Países vendem 'cidadania' a partir de R$ 328 mil; Veja lista

O mercado de venda de passaportes não é algo novo, porém vem crescendo muito nos últimos anos. Em 2014, movimentou R$ 4,5 bilhões vendendo ‘cidadania’ a preços que variam entre R$ 328 mil até R$ 5,2 milhões

  
  
Malta, na Europa, é um dos países que vendem passaporte. Considerada a mais cara de todas, a micronação cobra entre taxas e investimentos até R$ 5,2 milhões

Quem nunca pensou: e se eu tivesse nascido em outro país? Alterar o local de nascimento é impossível, mas o que muitos não sabem é a possibilidade de comprar nacionalidades! Pode até soar estranho, mas o mercado de vendas de cidadanias é algo crescente e em 2014, movimentou R$ 4,5 bilhões.
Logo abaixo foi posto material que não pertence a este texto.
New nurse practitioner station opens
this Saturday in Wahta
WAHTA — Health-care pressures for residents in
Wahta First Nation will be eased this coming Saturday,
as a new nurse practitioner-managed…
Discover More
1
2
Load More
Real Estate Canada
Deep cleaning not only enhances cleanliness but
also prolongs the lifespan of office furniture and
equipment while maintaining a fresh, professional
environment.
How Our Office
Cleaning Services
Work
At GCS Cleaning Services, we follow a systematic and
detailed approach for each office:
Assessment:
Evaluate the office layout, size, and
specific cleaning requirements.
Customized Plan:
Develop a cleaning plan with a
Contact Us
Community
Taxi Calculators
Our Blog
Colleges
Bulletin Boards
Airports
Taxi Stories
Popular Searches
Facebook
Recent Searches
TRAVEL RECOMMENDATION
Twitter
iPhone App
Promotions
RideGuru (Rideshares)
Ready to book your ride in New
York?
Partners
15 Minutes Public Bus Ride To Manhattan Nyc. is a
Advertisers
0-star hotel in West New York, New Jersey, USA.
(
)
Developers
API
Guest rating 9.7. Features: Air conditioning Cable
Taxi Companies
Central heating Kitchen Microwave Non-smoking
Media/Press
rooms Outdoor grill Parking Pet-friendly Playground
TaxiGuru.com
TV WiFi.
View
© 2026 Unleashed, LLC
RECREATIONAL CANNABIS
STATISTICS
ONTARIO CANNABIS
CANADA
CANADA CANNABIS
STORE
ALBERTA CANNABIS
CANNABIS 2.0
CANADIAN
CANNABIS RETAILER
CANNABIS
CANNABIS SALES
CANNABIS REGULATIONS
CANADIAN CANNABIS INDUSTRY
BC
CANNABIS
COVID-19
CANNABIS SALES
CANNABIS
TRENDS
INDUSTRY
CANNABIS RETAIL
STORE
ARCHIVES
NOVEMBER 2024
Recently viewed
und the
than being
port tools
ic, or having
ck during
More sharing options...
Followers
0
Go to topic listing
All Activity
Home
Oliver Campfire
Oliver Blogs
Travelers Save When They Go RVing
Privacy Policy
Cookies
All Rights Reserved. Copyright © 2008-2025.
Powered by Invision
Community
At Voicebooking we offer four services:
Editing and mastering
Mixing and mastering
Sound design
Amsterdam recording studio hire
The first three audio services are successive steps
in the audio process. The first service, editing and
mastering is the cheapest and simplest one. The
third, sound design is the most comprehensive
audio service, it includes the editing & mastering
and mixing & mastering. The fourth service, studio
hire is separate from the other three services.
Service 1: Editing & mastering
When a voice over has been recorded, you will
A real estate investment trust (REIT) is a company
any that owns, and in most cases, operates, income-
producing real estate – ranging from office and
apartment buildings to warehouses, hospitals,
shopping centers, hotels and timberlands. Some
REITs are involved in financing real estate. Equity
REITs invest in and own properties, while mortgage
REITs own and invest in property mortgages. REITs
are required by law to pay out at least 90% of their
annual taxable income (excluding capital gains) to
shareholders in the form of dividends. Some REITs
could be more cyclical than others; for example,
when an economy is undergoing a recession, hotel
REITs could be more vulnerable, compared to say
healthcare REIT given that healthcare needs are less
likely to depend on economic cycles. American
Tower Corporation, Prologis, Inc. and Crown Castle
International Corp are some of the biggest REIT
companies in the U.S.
A grande pergunta é por que comprar um novo passaporte e as respostas são as mais variadas possíveis. Elas vão desde a possibilidade de transferir grandes fortunas para países que paguem menos ou nenhum imposto até ter direito, como cidadão do país, a entrar sem visto em outras nações, como os Estados Unidos ou membros da União Europeia. Com preços a partir de R$ 328 mil é possível 'ganhar' uma nova cidadania em diversos países.
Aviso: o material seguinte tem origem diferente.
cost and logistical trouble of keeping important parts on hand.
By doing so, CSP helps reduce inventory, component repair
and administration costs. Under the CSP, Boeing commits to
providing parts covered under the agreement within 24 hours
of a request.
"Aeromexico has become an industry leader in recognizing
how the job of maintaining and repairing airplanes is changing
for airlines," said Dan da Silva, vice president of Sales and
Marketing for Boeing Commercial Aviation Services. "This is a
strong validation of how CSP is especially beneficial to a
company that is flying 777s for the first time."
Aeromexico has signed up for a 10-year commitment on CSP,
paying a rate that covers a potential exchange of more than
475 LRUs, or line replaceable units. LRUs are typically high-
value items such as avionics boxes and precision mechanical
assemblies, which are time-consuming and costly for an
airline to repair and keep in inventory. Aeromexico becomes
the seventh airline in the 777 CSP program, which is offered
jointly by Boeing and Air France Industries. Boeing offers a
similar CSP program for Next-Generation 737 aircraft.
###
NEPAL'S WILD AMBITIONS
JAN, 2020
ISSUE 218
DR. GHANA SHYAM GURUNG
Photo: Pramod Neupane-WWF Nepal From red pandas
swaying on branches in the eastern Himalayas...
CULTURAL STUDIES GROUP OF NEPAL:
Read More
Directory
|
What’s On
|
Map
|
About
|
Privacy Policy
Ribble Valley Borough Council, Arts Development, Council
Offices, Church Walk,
Confira lista de 5 países que vendem passaporte

Dominica (Caribe)
Muitas vezes confundida com sua vizinha caribenha, a República Dominicana, a Comunidade Dominica possui a menor taxa de adesão para ganhar uma nova cidadania. Sem a necessidade de residência mínima no país, o novo passaporte exige apenas o investimento de US$ 100 mil (R$ 328 mil), além do pagamento de algumas taxas. O único problema é que a nação caribenha só realiza as entrevistas uma vez por mês e o tempo para a liberação do documento é de até 13 meses. Os cidadãos de Dominica podem viajar para a Suíça e mais 49 países, sem a necessidade de vistos.

São Cristóvão e Nevis (Caribe)
Primeiro país do mundo a vender cidadania, São Cristóvão e Nevis iniciou o programa há 31 anos (1984). O governo local exige do novo cidadão o investimento de US$ 400 mil (R$ 1,3 milhão) em imóveis ou quem preferir pode pagar uma taxa de US$ 250 mil (R$ 812 mil). O valor arrecadado pelo governo é repassado à Fundação pela Diversificação da Indústria do Açúcar de São Cristóvão e Nevis, uma entidade filantrópica. Os novos cidadãos de São Cristóvão e Nevis podem viajar sem visto para 132 países.

Malta (Europa)
A idílica micronação europeia é um dos mais famosos paraísos fiscais do mundo e atrai muitos investidores interessados em 'lavarem' o dinheiro ganho de forma ilícita. O governo local sabendo da grande demanda por passaportes cobra caro, muito caro aos interessados em obter a cidadania do país. Ao todo, entre investimentos financeiros, imóveis e taxas, o interessado deverá desembolsar cerca de € 1,5 milhão (R$ 5,2 milhões). A nação ainda exige que os candidatos estabeleçam moradia no país pelos 12 meses anteriores a solicitação. Os novos cidadãos de Malta podem viajar sem visto para 166 países.

Bulgária (Europa)
Outro membro europeu da lista, a Bulgária é mais flexível para conceder a cidadania e o consequente acesso sem visto para qualquer país da União Europeia. A nação exige um investimento mínimo de € 512 mil (R$ 1,8 milhão) no país, além de outro investimento do mesmo valor após 12 meses da liberação da cidadania. Ao todo, o passaporte custa € 1 milhão (R$ 3,5 milhões), porém não exige residência no local, nem um mínimo de visitas por ano. Os novos cidadãos da Bulgária podem viajar sem visto para 130 nações.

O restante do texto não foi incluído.